+++
title = "Cheesing a subnetting test with Python"
date = 2025-11-02
description = "Breaking down the Python version of a script I wrote last year to blitz through subnetting tests for my computer networking uni course."

[taxonomies]
tags = ["Technical", "Python", "Networking"]

[extra]
katex = true
+++

## Background

Don't you hate it when you're supposed to perform a mundane task by hand, when you see an absurdly straightforward way of getting the computer to do pretty much all the dirty work for you?

That's exactly the kind of situation I found myself in last year, when our networking course tutor presented said manual approach, which made my head hurt due to the sheer number of subnets and memorisation of values for subnet mask octets.

I think it was reasonable for me to approach the test exactly like a software developer would: examining the problem, devising an algorithm to solve it, and of course translating said algorithm to code.
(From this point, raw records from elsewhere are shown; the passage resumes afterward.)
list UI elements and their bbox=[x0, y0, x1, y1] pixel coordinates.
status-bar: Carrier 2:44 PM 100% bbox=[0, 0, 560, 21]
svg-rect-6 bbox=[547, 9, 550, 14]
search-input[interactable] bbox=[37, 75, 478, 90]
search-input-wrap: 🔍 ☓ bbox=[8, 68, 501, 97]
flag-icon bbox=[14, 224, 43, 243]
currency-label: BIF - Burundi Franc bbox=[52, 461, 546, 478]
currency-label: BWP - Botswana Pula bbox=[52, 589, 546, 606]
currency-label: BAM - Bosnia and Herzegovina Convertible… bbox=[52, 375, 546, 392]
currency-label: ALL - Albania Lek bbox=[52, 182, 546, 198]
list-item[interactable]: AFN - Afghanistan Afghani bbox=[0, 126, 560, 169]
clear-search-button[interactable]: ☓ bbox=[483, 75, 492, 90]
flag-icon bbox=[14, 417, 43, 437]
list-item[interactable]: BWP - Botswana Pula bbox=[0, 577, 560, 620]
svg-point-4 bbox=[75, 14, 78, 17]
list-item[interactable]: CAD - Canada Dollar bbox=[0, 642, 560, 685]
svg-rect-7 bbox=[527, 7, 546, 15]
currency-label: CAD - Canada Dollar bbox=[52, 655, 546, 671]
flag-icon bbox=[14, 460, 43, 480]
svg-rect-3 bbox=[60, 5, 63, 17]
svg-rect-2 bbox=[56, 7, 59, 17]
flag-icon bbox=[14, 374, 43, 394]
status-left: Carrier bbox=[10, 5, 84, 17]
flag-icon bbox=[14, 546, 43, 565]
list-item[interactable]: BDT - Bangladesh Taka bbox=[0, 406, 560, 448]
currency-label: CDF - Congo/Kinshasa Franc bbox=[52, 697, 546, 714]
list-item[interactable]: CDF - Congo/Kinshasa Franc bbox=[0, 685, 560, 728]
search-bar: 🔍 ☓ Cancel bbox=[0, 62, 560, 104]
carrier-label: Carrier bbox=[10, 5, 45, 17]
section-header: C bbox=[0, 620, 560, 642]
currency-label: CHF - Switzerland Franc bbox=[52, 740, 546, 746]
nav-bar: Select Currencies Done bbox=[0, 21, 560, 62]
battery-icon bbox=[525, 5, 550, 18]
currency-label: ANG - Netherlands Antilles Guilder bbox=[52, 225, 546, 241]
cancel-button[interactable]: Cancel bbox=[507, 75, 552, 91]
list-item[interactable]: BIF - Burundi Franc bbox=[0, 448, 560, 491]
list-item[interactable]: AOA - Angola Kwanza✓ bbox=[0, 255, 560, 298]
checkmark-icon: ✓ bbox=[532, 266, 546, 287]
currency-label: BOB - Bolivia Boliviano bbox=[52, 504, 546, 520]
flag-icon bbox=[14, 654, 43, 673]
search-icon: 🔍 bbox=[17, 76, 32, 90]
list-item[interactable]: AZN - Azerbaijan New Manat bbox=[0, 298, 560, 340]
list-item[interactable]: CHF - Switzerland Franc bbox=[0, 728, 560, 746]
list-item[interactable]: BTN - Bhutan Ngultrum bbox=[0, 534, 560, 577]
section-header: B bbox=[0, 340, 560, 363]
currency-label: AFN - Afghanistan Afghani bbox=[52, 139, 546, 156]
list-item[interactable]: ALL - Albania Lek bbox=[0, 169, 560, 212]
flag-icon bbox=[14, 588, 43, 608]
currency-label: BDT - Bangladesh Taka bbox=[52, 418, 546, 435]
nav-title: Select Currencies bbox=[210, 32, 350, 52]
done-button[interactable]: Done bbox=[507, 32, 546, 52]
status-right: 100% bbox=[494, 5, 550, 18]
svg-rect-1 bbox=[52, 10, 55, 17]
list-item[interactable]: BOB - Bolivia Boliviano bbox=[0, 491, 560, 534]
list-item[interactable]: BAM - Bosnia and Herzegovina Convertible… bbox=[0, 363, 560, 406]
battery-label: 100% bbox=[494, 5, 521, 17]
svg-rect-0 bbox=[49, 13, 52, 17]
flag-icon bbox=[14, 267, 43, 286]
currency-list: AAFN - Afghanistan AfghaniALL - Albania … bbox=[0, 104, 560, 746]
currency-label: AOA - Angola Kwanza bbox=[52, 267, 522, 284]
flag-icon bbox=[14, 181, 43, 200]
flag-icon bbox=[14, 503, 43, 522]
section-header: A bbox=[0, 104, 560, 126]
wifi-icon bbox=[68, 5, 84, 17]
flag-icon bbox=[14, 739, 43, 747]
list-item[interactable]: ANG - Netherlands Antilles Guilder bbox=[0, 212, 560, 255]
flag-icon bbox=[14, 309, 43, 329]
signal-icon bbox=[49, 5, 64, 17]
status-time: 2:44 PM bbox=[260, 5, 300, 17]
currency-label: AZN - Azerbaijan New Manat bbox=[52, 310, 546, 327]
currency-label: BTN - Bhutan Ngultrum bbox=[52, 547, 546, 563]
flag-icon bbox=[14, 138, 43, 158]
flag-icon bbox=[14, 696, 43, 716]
In this post I'm looking to do that once again, only this time using Python to handle the last part.

[The original script](https://github.com/maciejpedzich/subnet-solver) was written in Rust, since I just so happened to be learning that language back then, and I thought it would be a neat little exercise to sharpen up my skills. You'll soon find out why porting it to Python turned out to be so beneficial and worthy of an article.
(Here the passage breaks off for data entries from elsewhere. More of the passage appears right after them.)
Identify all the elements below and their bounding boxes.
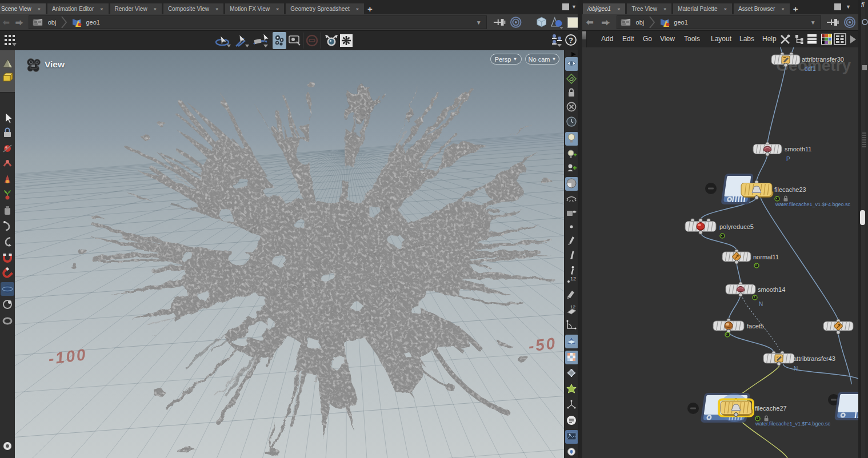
svg-text:smooth11: smooth11 [785, 146, 812, 152]
svg-text:smooth14: smooth14 [758, 286, 785, 293]
svg-text:filecache27: filecache27 [755, 405, 787, 412]
svg-text:ddf1: ddf1 [805, 66, 816, 72]
svg-text:water.filecache1_v1.$F4.bgeo.s: water.filecache1_v1.$F4.bgeo.sc [755, 421, 831, 427]
svg-text:water.filecache1_v1.$F4.bgeo.s: water.filecache1_v1.$F4.bgeo.sc [775, 202, 851, 207]
svg-text:filecache23: filecache23 [774, 186, 806, 193]
svg-text:attribtransfer43: attribtransfer43 [793, 355, 835, 362]
svg-text:attribtransfer30: attribtransfer30 [802, 56, 844, 63]
svg-text:N: N [794, 365, 798, 372]
svg-text:normal11: normal11 [753, 254, 779, 260]
svg-text:12: 12 [570, 276, 576, 282]
svg-text:?: ? [569, 36, 573, 45]
svg-text:P: P [786, 156, 790, 162]
svg-text:-50: -50 [527, 334, 558, 355]
svg-text:12: 12 [570, 304, 575, 310]
svg-text:facet5: facet5 [747, 323, 764, 330]
svg-text:N: N [759, 301, 763, 307]
svg-text:polyreduce5: polyreduce5 [719, 223, 754, 230]
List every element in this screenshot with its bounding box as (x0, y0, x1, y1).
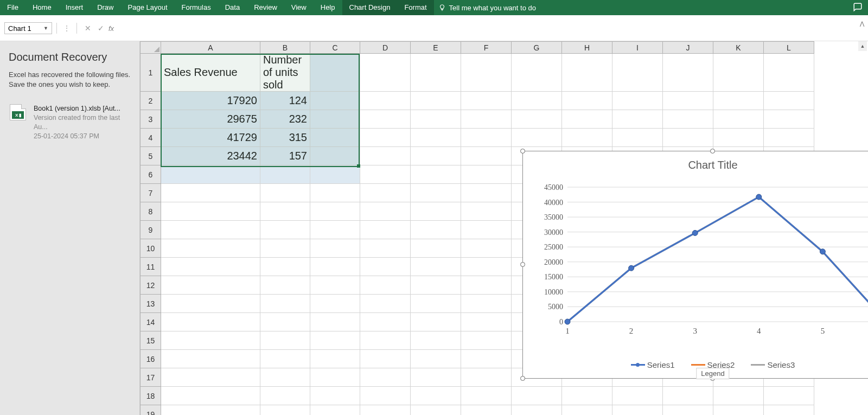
cell-B6[interactable] (260, 165, 310, 184)
cell-E16[interactable] (411, 350, 461, 368)
column-header-H[interactable]: H (562, 42, 612, 54)
cell-B8[interactable] (260, 202, 310, 221)
legend-item[interactable]: Series3 (751, 360, 795, 369)
cell-A10[interactable] (161, 239, 260, 258)
cell-G4[interactable] (512, 129, 562, 147)
cell-F10[interactable] (461, 239, 512, 258)
column-header-C[interactable]: C (310, 42, 360, 54)
cell-D12[interactable] (360, 276, 411, 295)
cell-A1[interactable]: Sales Revenue (161, 54, 260, 92)
cell-A18[interactable] (161, 387, 260, 405)
ribbon-tab-draw[interactable]: Draw (90, 0, 120, 15)
cell-I1[interactable] (612, 54, 663, 92)
cell-F5[interactable] (461, 147, 512, 165)
cell-K2[interactable] (713, 92, 764, 110)
comments-button[interactable] (853, 2, 863, 14)
cell-A7[interactable] (161, 184, 260, 202)
cell-C15[interactable] (310, 331, 360, 350)
row-header-6[interactable]: 6 (141, 165, 161, 184)
cell-B17[interactable] (260, 368, 310, 387)
column-header-F[interactable]: F (461, 42, 512, 54)
cell-D3[interactable] (360, 110, 411, 129)
cell-D16[interactable] (360, 350, 411, 368)
cell-C4[interactable] (310, 129, 360, 147)
row-header-12[interactable]: 12 (141, 276, 161, 295)
cell-K1[interactable] (713, 54, 764, 92)
cell-C11[interactable] (310, 258, 360, 276)
cell-A11[interactable] (161, 258, 260, 276)
cell-C3[interactable] (310, 110, 360, 129)
cell-D9[interactable] (360, 221, 411, 239)
cell-E2[interactable] (411, 92, 461, 110)
cell-A8[interactable] (161, 202, 260, 221)
cell-K19[interactable] (713, 405, 764, 416)
cell-K3[interactable] (713, 110, 764, 129)
cell-E13[interactable] (411, 295, 461, 313)
ribbon-tab-file[interactable]: File (0, 0, 25, 15)
cell-E17[interactable] (411, 368, 461, 387)
row-header-5[interactable]: 5 (141, 147, 161, 165)
cell-C18[interactable] (310, 387, 360, 405)
cell-G18[interactable] (512, 387, 562, 405)
cell-D17[interactable] (360, 368, 411, 387)
cell-B14[interactable] (260, 313, 310, 331)
cell-C2[interactable] (310, 92, 360, 110)
cell-C1[interactable] (310, 54, 360, 92)
cell-C14[interactable] (310, 313, 360, 331)
more-icon[interactable]: ⋮ (61, 24, 72, 32)
formula-input[interactable] (117, 21, 857, 33)
cell-H4[interactable] (562, 129, 612, 147)
cell-A9[interactable] (161, 221, 260, 239)
cell-E12[interactable] (411, 276, 461, 295)
recovered-file-item[interactable]: X ▮ Book1 (version 1).xlsb [Aut... Versi… (9, 102, 131, 143)
cell-L2[interactable] (764, 92, 814, 110)
cell-B7[interactable] (260, 184, 310, 202)
cell-H1[interactable] (562, 54, 612, 92)
row-header-18[interactable]: 18 (141, 387, 161, 405)
column-header-B[interactable]: B (260, 42, 310, 54)
cell-A5[interactable]: 23442 (161, 147, 260, 165)
cell-F7[interactable] (461, 184, 512, 202)
cell-F15[interactable] (461, 331, 512, 350)
cell-I2[interactable] (612, 92, 663, 110)
ribbon-tab-help[interactable]: Help (314, 0, 342, 15)
row-header-15[interactable]: 15 (141, 331, 161, 350)
cell-E5[interactable] (411, 147, 461, 165)
cell-F12[interactable] (461, 276, 512, 295)
cell-L1[interactable] (764, 54, 814, 92)
cell-B18[interactable] (260, 387, 310, 405)
cell-C10[interactable] (310, 239, 360, 258)
cell-L3[interactable] (764, 110, 814, 129)
cell-D5[interactable] (360, 147, 411, 165)
cell-E10[interactable] (411, 239, 461, 258)
cell-E6[interactable] (411, 165, 461, 184)
ribbon-tab-page-layout[interactable]: Page Layout (121, 0, 175, 15)
cell-B12[interactable] (260, 276, 310, 295)
cell-C5[interactable] (310, 147, 360, 165)
cell-D1[interactable] (360, 54, 411, 92)
column-header-A[interactable]: A (161, 42, 260, 54)
cell-E15[interactable] (411, 331, 461, 350)
cell-G1[interactable] (512, 54, 562, 92)
column-header-D[interactable]: D (360, 42, 411, 54)
cell-F11[interactable] (461, 258, 512, 276)
cell-B16[interactable] (260, 350, 310, 368)
cell-H18[interactable] (562, 387, 612, 405)
cell-A3[interactable]: 29675 (161, 110, 260, 129)
cell-A15[interactable] (161, 331, 260, 350)
cell-E9[interactable] (411, 221, 461, 239)
cell-J18[interactable] (663, 387, 713, 405)
row-header-1[interactable]: 1 (141, 54, 161, 92)
chart-series-line[interactable] (567, 197, 868, 322)
row-header-2[interactable]: 2 (141, 92, 161, 110)
cell-F2[interactable] (461, 92, 512, 110)
ribbon-tab-chart-design[interactable]: Chart Design (342, 0, 398, 15)
cell-A14[interactable] (161, 313, 260, 331)
enter-formula-button[interactable]: ✓ (94, 24, 107, 33)
cell-E18[interactable] (411, 387, 461, 405)
cell-L19[interactable] (764, 405, 814, 416)
resize-handle[interactable] (710, 149, 715, 154)
cell-C6[interactable] (310, 165, 360, 184)
cell-D4[interactable] (360, 129, 411, 147)
cell-E14[interactable] (411, 313, 461, 331)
## Outlining the test formula

We're given a random IPv4 address along with the number of bits reserved for the host part of the base network - in other words, a random [CIDR (**C**lassless **I**nter-**D**omain **R**outing) notation](https://en.wikipedia.org/wiki/Classless_Inter-Domain_Routing#CIDR_notation). Then we have a comma-separated list of subnets to divide the base network into. Each entry is represented by the subnet's unique name (single uppercase letter), followed by a comma and the number of hosts that need to be connected to that network, with all these fields wrapped in parentheses.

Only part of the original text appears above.